▶ EXERCISE OBJECTIVE
Set down exactly the lines running from the one with "Leave a comment" to the last line of the listing below, both included, and skip every picture.
----
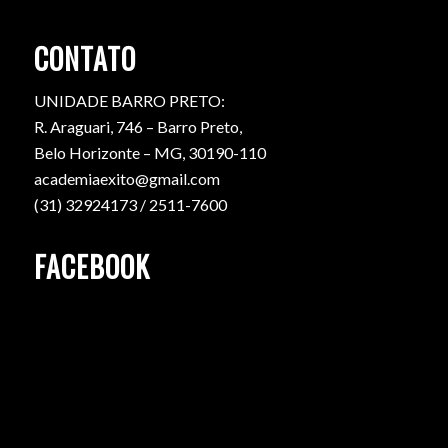
CONTATO
UNIDADE BARRO PRETO:
R. Araguari, 746 – Barro Preto,
Belo Horizonte – MG, 30190-110
academiaexito@gmail.com
(31) 32924173 / 2511-7600
FACEBOOK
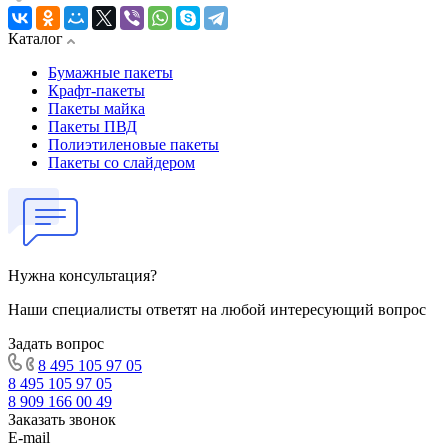
Каталог
Бумажные пакеты
Крафт-пакеты
Пакеты майка
Пакеты ПВД
Полиэтиленовые пакеты
Пакеты со слайдером
Нужна консультация?
Наши специалисты ответят на любой интересующий вопрос
Задать вопрос
8 495 105 97 05
8 495 105 97 05
8 909 166 00 49
Заказать звонок
E-mail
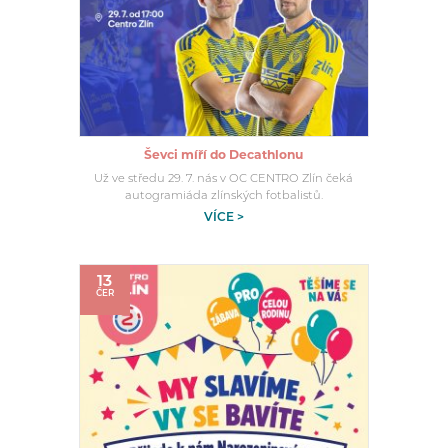
Ševci míří do Decathlonu
Už ve středu 29. 7. nás v OC CENTRO Zlín čeká
autogramiáda zlínských fotbalistů.
VÍCE >
13
ČER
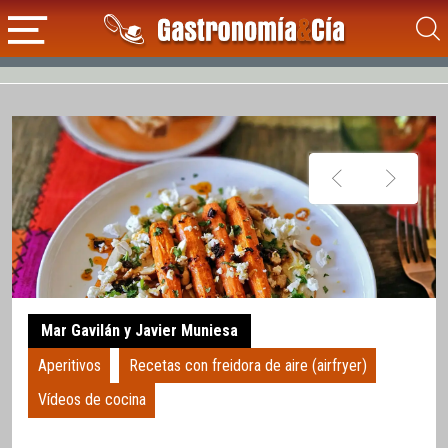
Mar Gavilán y Javier Muniesa
Aperitivos
Recetas con freidora de aire (airfryer)
Vídeos de cocina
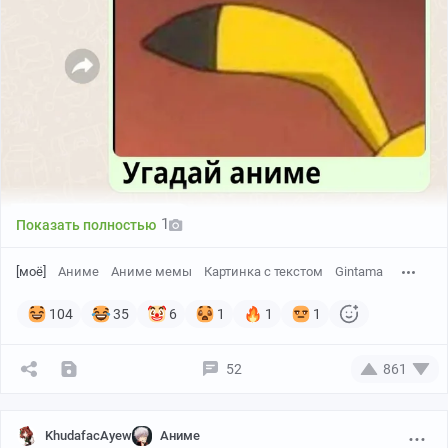
1
Показать полностью
[моё]
Аниме
Аниме мемы
Картинка с текстом
Gintama
104
35
6
1
1
1
52
861
KhudafacAyew
Аниме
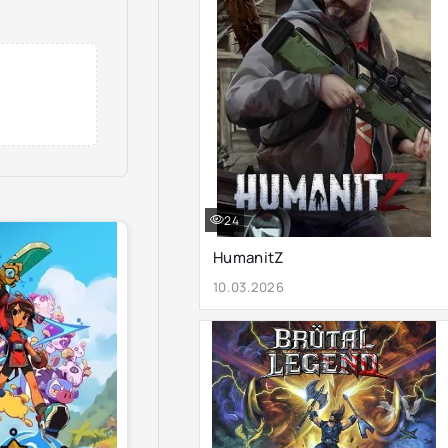
24
HumanitZ
10.03.2026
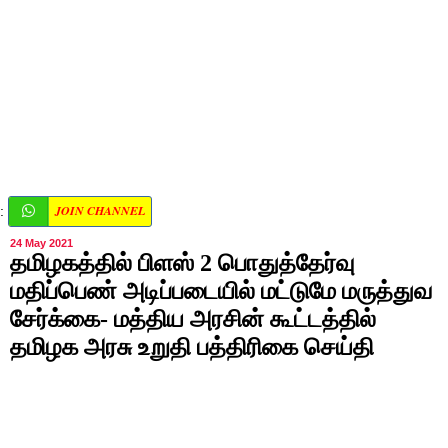
JOIN CHANNEL
:
24 May 2021
தமிழகத்தில் பிளஸ் 2 பொதுத்தேர்வு
மதிப்பெண் அடிப்படையில் மட்டுமே மருத்துவ
சேர்க்கை- மத்திய அரசின் கூட்டத்தில்
தமிழக அரசு உறுதி பத்திரிகை செய்தி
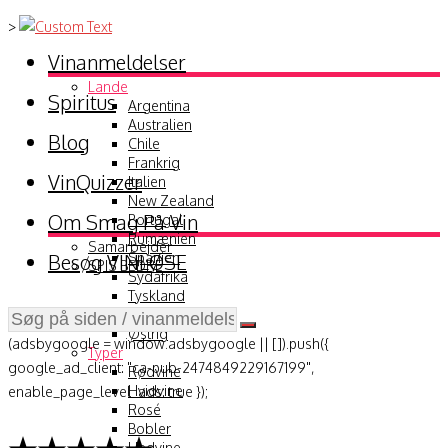
>
Vinanmeldelser
Lande
Spiritus
Argentina
Australien
Blog
Chile
Frankrig
VinQuizzer
Italien
New Zealand
Om Smag På Vin
Portugal
Rumænien
Samarbejder
Besøg VINLØSE
Spanien
SPIS BEDRE
Sydafrika
Tyskland
USA
Østrig
(adsbygoogle = window.adsbygoogle || []).push({
Typer
google_ad_client: "ca-pub-2474849229167199",
Rødvine
Hvidvine
enable_page_level_ads: true });
Rosé
Bobler
Hedvine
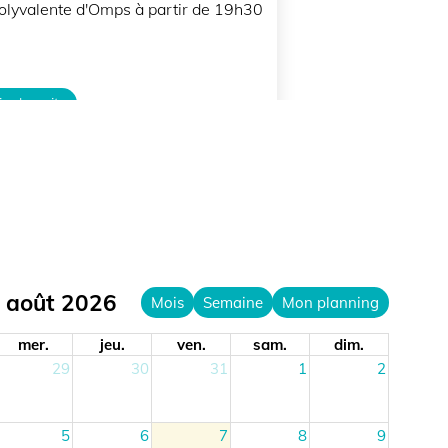
valente d'Omps à partir de 19h30
 suite
ût 2026
Mois
Semaine
Mon planning
r.
jeu.
ven.
sam.
dim.
29
30
31
1
2
5
6
7
8
9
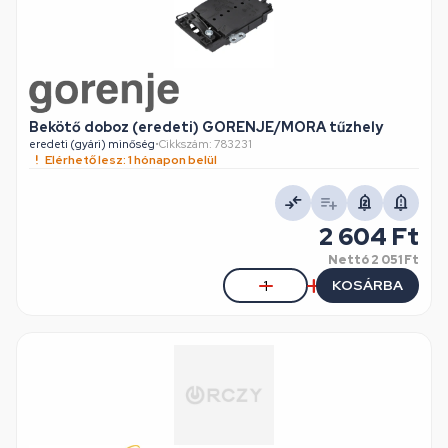
Bekötő doboz (eredeti) GORENJE/MORA tűzhely
eredeti (gyári) minőség
•
Cikkszám: 783231
Elérhető lesz: 1 hónapon belül
2 604 Ft
Nettó
2 051 Ft
KOSÁRBA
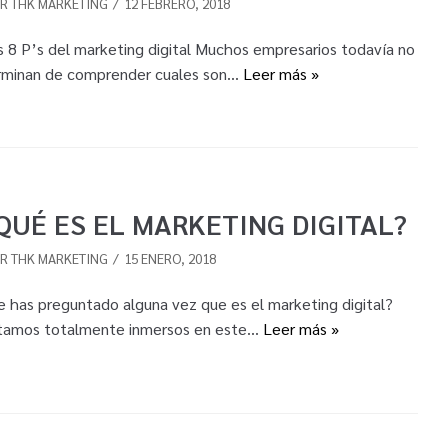
OR
THK MARKETING
12 FEBRERO, 2018
s 8 P’s del marketing digital Muchos empresarios todavía no
rminan de comprender cuales son…
Leer más »
QUÉ ES EL MARKETING DIGITAL?
OR
THK MARKETING
15 ENERO, 2018
e has preguntado alguna vez que es el marketing digital?
tamos totalmente inmersos en este…
Leer más »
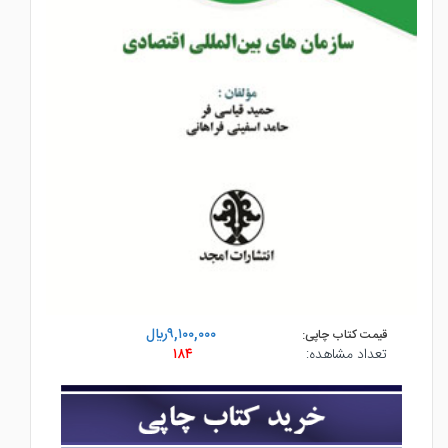
۹,۱۰۰,۰۰۰ريال
قیمت کتاب چاپی:
تعداد مشاهده:
۱۸۴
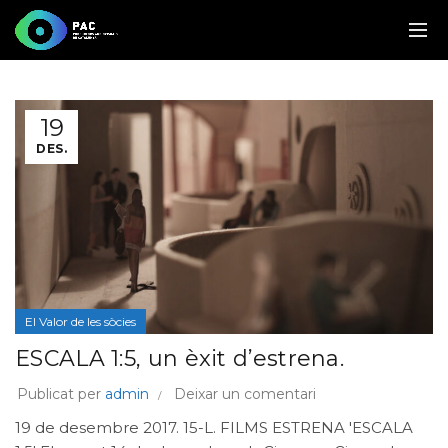
19
DES.
El Valor de les sòcies
ESCALA 1:5, un èxit d’estrena.
Publicat per
admin
Deixar un comentari
19 de desembre 2017. 15-L. FILMS ESTRENA 'ESCALA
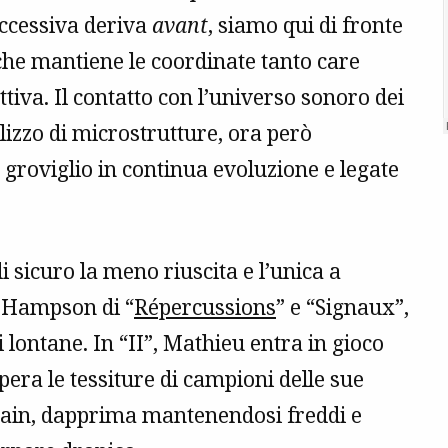
uccessiva deriva
avant
, siamo qui di fronte
 che mantiene le coordinate tanto care
iva. Il contatto con l’universo sonoro dei
ilizzo di microstrutture, ora però
 groviglio in continua evoluzione e legate
 sicuro la meno riuscita e l’unica a
l’Hampson di “
Répercussions
” e “Signaux”,
lontane. In “II”, Mathieu entra in gioco
ra le tessiture di campioni delle sue
 Main, dapprima mantenendosi freddi e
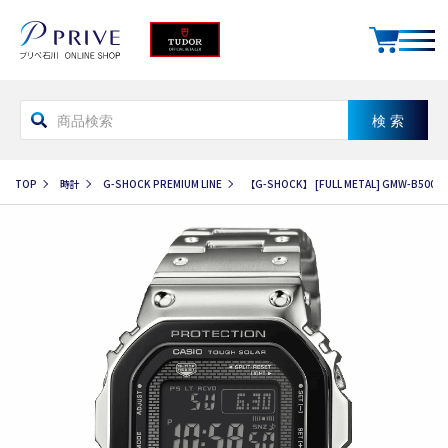
TOP
時計
G-SHOCK PREMIUM LINE
【G-SHOCK】 [FULL METAL] GMW-B50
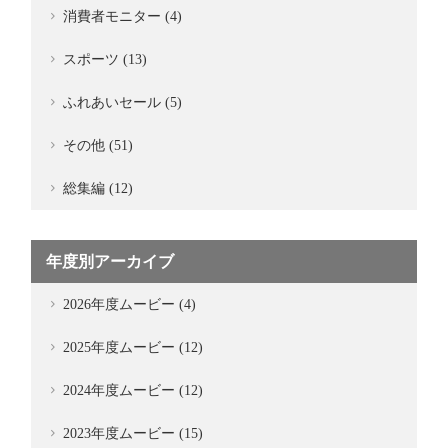
消費者モニター (4)
スポーツ (13)
ふれあいセール (5)
その他 (51)
総集編 (12)
年度別アーカイブ
2026年度ムービー (4)
2025年度ムービー (12)
2024年度ムービー (12)
2023年度ムービー (15)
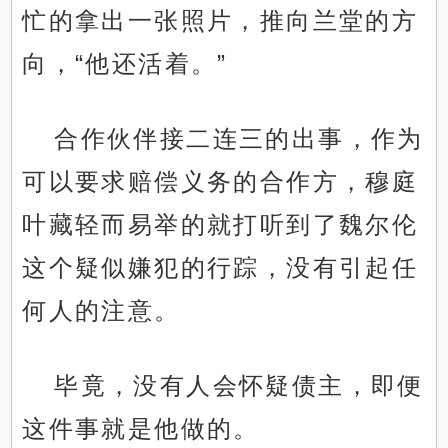
忙的拿出一张照片，推向兰堂的方
向，“他还活着。”
合作伙伴接二连三的出事，作为
可以要求赔偿义务的合作方，穆庭
叶藏轻而易举的就打听到了魏尔伦
这个疑似嫌犯的行踪，没有引起任
何人的注意。
毕竟，没有人会怀疑债主，即便
这件事就是他做的。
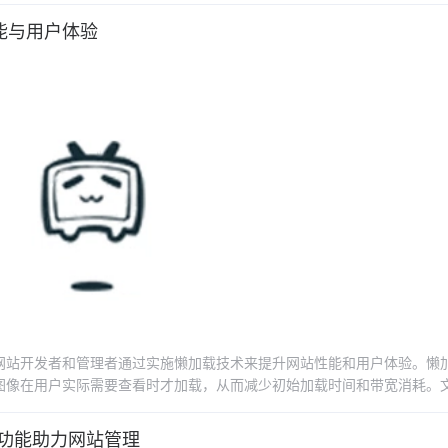
能与用户体验
助网站开发者和管理者通过实施懒加载技术来提升网站性能和用户体验。懒
图像在用户实际需要查看时才加载，从而减少初始加载时间和带宽消耗。
O的潜在影响，为读者提供了宝贵的优化建议和前端开发灵感。通过实施这
户的浏览满意度，进而促进网站的搜索引擎排名和流量增长。
提醒功能助力网站管理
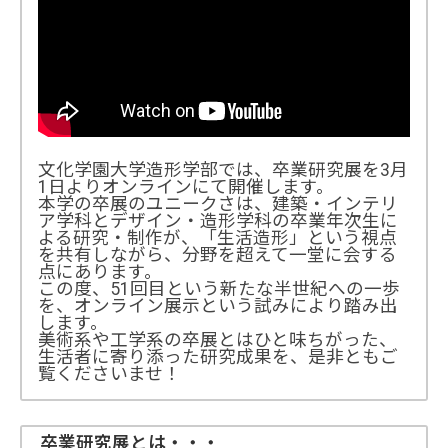
文化学園大学造形学部では、卒業研究展を3月
1日よりオンラインにて開催します。
本学の卒展のユニークさは、建築・インテリ
ア学科とデザイン・造形学科の卒業年次生に
よる研究・制作が、「生活造形」という視点
を共有しながら、分野を超えて一堂に会する
点にあります。
この度、51回目という新たな半世紀への一歩
を、オンライン展示という試みにより踏み出
します。
美術系や工学系の卒展とはひと味ちがった、
生活者に寄り添った研究成果を、是非ともご
覧くださいませ！
卒業研究展とは・・・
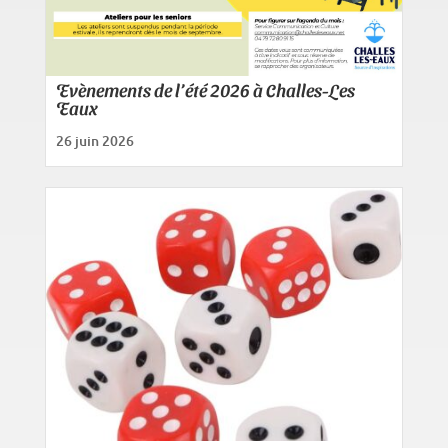
Evènements de l’été 2026 à Challes-Les
Eaux
26 juin 2026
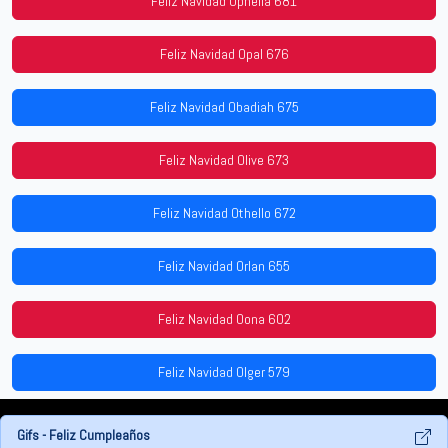
Feliz Navidad Ophelia 681
Feliz Navidad Opal 676
Feliz Navidad Obadiah 675
Feliz Navidad Olive 673
Feliz Navidad Othello 672
Feliz Navidad Orlan 655
Feliz Navidad Oona 602
Feliz Navidad Olger 579
Gifs - Feliz Cumpleaños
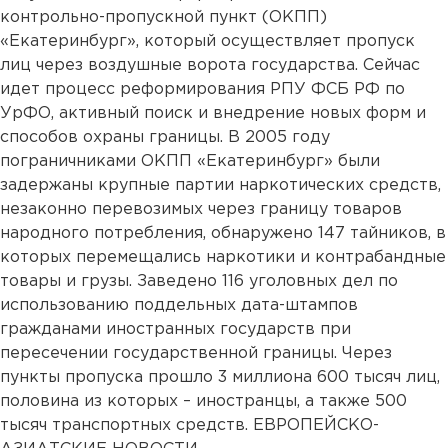
контрольно-пропускной пункт (ОКПП)
«Екатеринбург», который осуществляет пропуск
лиц через воздушные ворота государства. Сейчас
идет процесс реформирования РПУ ФСБ РФ по
УрФО, активный поиск и внедрение новых форм и
способов охраны границы. В 2005 году
пограничниками ОКПП «Екатеринбург» были
задержаны крупные партии наркотических средств,
незаконно перевозимых через границу товаров
народного потребления, обнаружено 147 тайников, в
которых перемещались наркотики и контрабандные
товары и грузы. Заведено 116 уголовных дел по
использованию поддельных дата-штампов
гражданами иностранных государств при
пересечении государственной границы. Через
пункты пропуска прошло 3 миллиона 600 тысяч лиц,
половина из которых – иностранцы, а также 500
тысяч транспортных средств. ЕВРОПЕЙСКО-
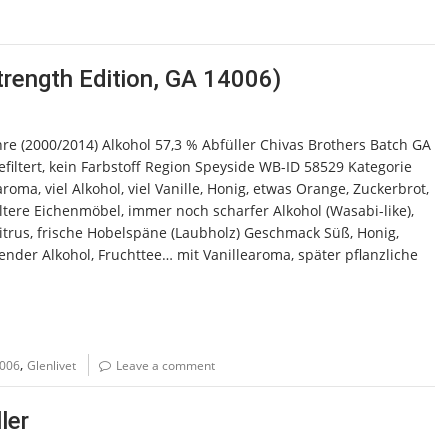
trength Edition, GA 14006)
hre (2000/2014) Alkohol 57,3 % Abfüller Chivas Brothers Batch GA
iltert, kein Farbstoff Region Speyside WB-ID 58529 Kategorie
a, viel Alkohol, viel Vanille, Honig, etwas Orange, Zuckerbrot,
ltere Eichenmöbel, immer noch scharfer Alkohol (Wasabi-like),
 Zitrus, frische Hobelspäne (Laubholz) Geschmack Süß, Honig,
ender Alkohol, Fruchttee… mit Vanillearoma, später pflanzliche
,
006
Glenlivet
Leave a comment
ler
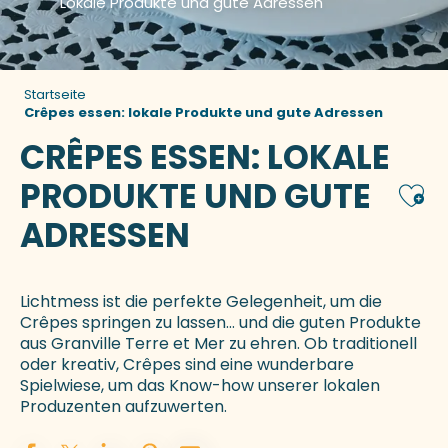
Lokale Produkte und gute Adressen
Startseite
Crêpes essen: lokale Produkte und gute Adressen
CRÊPES ESSEN: LOKALE
PRODUKTE UND GUTE
Ajou
ADRESSEN
Lichtmess ist die perfekte Gelegenheit, um die
Crêpes springen zu lassen… und die guten Produkte
aus Granville Terre et Mer zu ehren. Ob traditionell
oder kreativ, Crêpes sind eine wunderbare
Spielwiese, um das Know-how unserer lokalen
Produzenten aufzuwerten.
----
▶ EXERCISE SOLUTION
Leave a comment
ler
Lokale Produkte und gute Adressen
Startseite
Crêpes essen: lokale Produkte und gute Adressen
CRÊPES ESSEN: LOKALE
PRODUKTE UND GUTE
Ajou
ADRESSEN
Lichtmess ist die perfekte Gelegenheit, um die
Crêpes springen zu lassen… und die guten Produkte
aus Granville Terre et Mer zu ehren. Ob traditionell
oder kreativ, Crêpes sind eine wunderbare
Spielwiese, um das Know-how unserer lokalen
Produzenten aufzuwerten.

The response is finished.